Despite attempts to explain galaxy cluster dynamics without dark matter by modifying gravity, no widely accepted alternative has emerged. The quest to understand dark matter continues in astrophysics and particle physics.
The presence of dark matter in galaxy clusters is inferred from observations of their dynamics, such as the motion of galaxies within the cluster. The gravitational influence of dark matter is thought to play a significant role in explaining the observed velocities of galaxies, particularly in the outer regions of the clusters.
If we were to consider eliminating the evidence for dark matter in a galaxy cluster like the Coma Cluster, we would need to find an alternative explanation for the observed dynamics that doesn't involve dark matter. One way to do this is to modify the laws of gravity.
The standard model of gravity is described by Newton's law of gravitation and, on a larger scale, by Einstein's theory of general relativity. Any modification to these laws could potentially change our understanding of the dynamics of galaxy clusters.
Let's consider a hypothetical scenario where the average distance between galaxies in the Coma Cluster is changed. The gravitational force between galaxies is influenced by the masses of the galaxies involved and the distance between them. If we were to change the average distance between galaxies, we would be affecting the gravitational forces between them.
To eliminate the need for dark matter, we would need to adjust the gravitational forces in such a way that the observed dynamics of galaxies within the cluster can be explained without the need for additional unseen mass. This could potentially be achieved by modifying the laws of gravity in some manner.
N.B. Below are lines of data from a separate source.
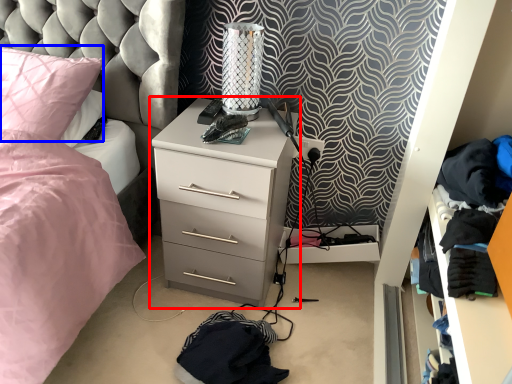 Question: Which object appears farthest to the camera in this image, chest of drawers (highlighted by a red box) or pillow (highlighted by a blue box)?

Choices:
 (A) chest of drawers
 (B) pillow

Answer: (B) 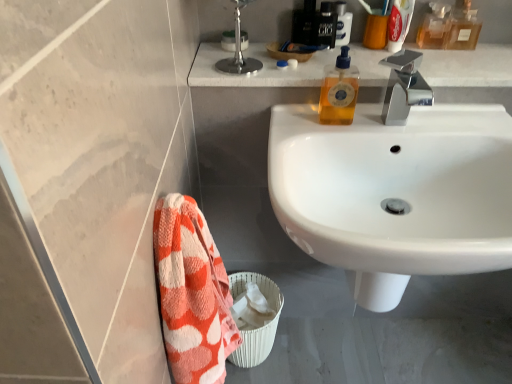 Question: Considering the relative sizes of white glossy sink at center and black plastic soap dispenser at upper right, the third toiletry positioned from the bottom, in the image provided, is white glossy sink at center bigger than black plastic soap dispenser at upper right, the third toiletry positioned from the bottom,?

Choices:
 (A) yes
 (B) no

Answer: (A)

Question: Does white glossy sink at center come in front of black plastic soap dispenser at upper right, which is counted as the 1th toiletry, starting from the back?

Choices:
 (A) yes
 (B) no

Answer: (A)

Question: Does white glossy sink at center have a greater width compared to black plastic soap dispenser at upper right, which is counted as the 1th toiletry, starting from the back?

Choices:
 (A) no
 (B) yes

Answer: (B)

Question: Is white glossy sink at center outside black plastic soap dispenser at upper right, the third toiletry positioned from the bottom?

Choices:
 (A) no
 (B) yes

Answer: (B)

Question: Is black plastic soap dispenser at upper right, arranged as the third toiletry when viewed from the front, at the back of white glossy sink at center?

Choices:
 (A) no
 (B) yes

Answer: (A)

Question: Are white glossy sink at center and black plastic soap dispenser at upper right, arranged as the third toiletry when viewed from the front, making contact?

Choices:
 (A) yes
 (B) no

Answer: (B)

Question: Does polished chrome faucet at upper right come behind translucent amber liquid at upper right, which is counted as the 3th mouthwash, starting from the left?

Choices:
 (A) yes
 (B) no

Answer: (B)

Question: Is polished chrome faucet at upper right looking in the opposite direction of translucent amber liquid at upper right, which is counted as the 3th mouthwash, starting from the left?

Choices:
 (A) no
 (B) yes

Answer: (A)

Question: From the image's perspective, is polished chrome faucet at upper right located above translucent amber liquid at upper right, which is counted as the 3th mouthwash, starting from the left?

Choices:
 (A) no
 (B) yes

Answer: (A)

Question: Is polished chrome faucet at upper right positioned in front of translucent amber liquid at upper right, which is the 2th mouthwash from right to left?

Choices:
 (A) no
 (B) yes

Answer: (B)

Question: Is polished chrome faucet at upper right far away from translucent amber liquid at upper right, which is counted as the 3th mouthwash, starting from the left?

Choices:
 (A) yes
 (B) no

Answer: (B)

Question: From a real-world perspective, does polished chrome faucet at upper right stand above translucent amber liquid at upper right, which is counted as the 3th mouthwash, starting from the left?

Choices:
 (A) yes
 (B) no

Answer: (B)

Question: Is shiny black bottle at upper center, the 2th toiletry in the back-to-front sequence, wider than white plastic toothpaste tube at upper right, the third mouthwash in the right-to-left sequence?

Choices:
 (A) yes
 (B) no

Answer: (A) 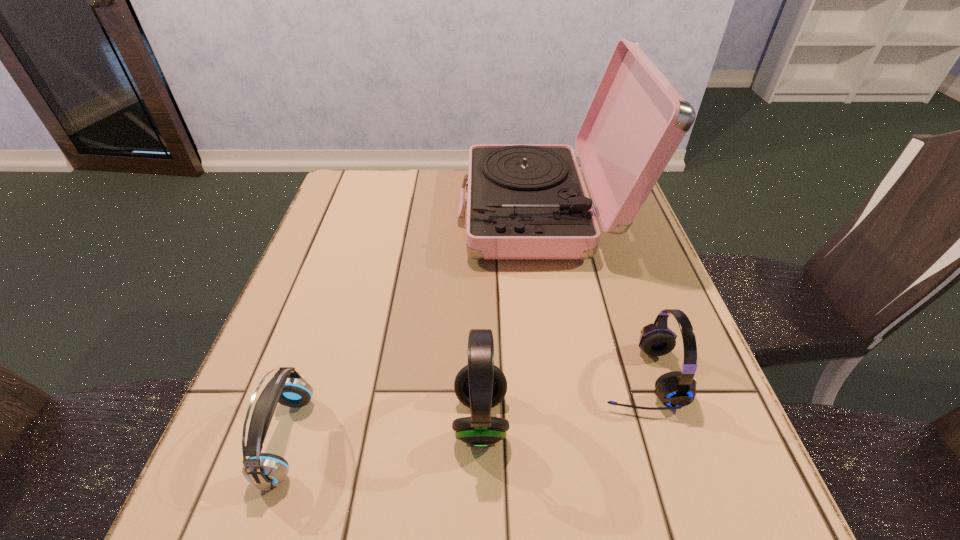 This screenshot has width=960, height=540. I want to click on object that is positioned at the left edge, so click(x=265, y=471).

Locate an element on the screen. The width and height of the screenshot is (960, 540). record player that is at the right edge is located at coordinates (525, 201).

Where is `headset that is at the right edge`? headset that is at the right edge is located at coordinates (675, 389).

Identify the location of object that is at the near left corner. (265, 471).

Locate an element on the screen. This screenshot has width=960, height=540. object that is at the far right corner is located at coordinates (525, 201).

The width and height of the screenshot is (960, 540). Find the location of `vacant region at the far edge of the desktop`. vacant region at the far edge of the desktop is located at coordinates (403, 210).

This screenshot has width=960, height=540. What are the coordinates of `vacant space at the near edge` in the screenshot? It's located at (548, 532).

You are a GUI agent. You are given a task and a screenshot of the screen. Output one action in this format:
    pyautogui.click(x=<x>, y=<y>)
    Task: Click on the vacant space at the left edge
    The height and width of the screenshot is (540, 960).
    Given the screenshot: What is the action you would take?
    (307, 306)

Where is `vacant space at the right edge`? This screenshot has width=960, height=540. vacant space at the right edge is located at coordinates (714, 423).

This screenshot has width=960, height=540. Identify the location of vacant space at the far left corner of the desktop. (396, 178).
However, it's important to note that any such modification would need to be consistent with a wide range of observations, not just those within the Coma Cluster. The evidence for dark matter comes from a variety of sources, including galaxy rotation curves, gravitational lensing, and the cosmic microwave background, among others.
In reality, there is currently no widely accepted alternative to dark matter that can explain all these observations without introducing some form of additional, non-baryonic matter. The quest to understand the nature of dark matter is an active area of research in astrophysics and particle physics.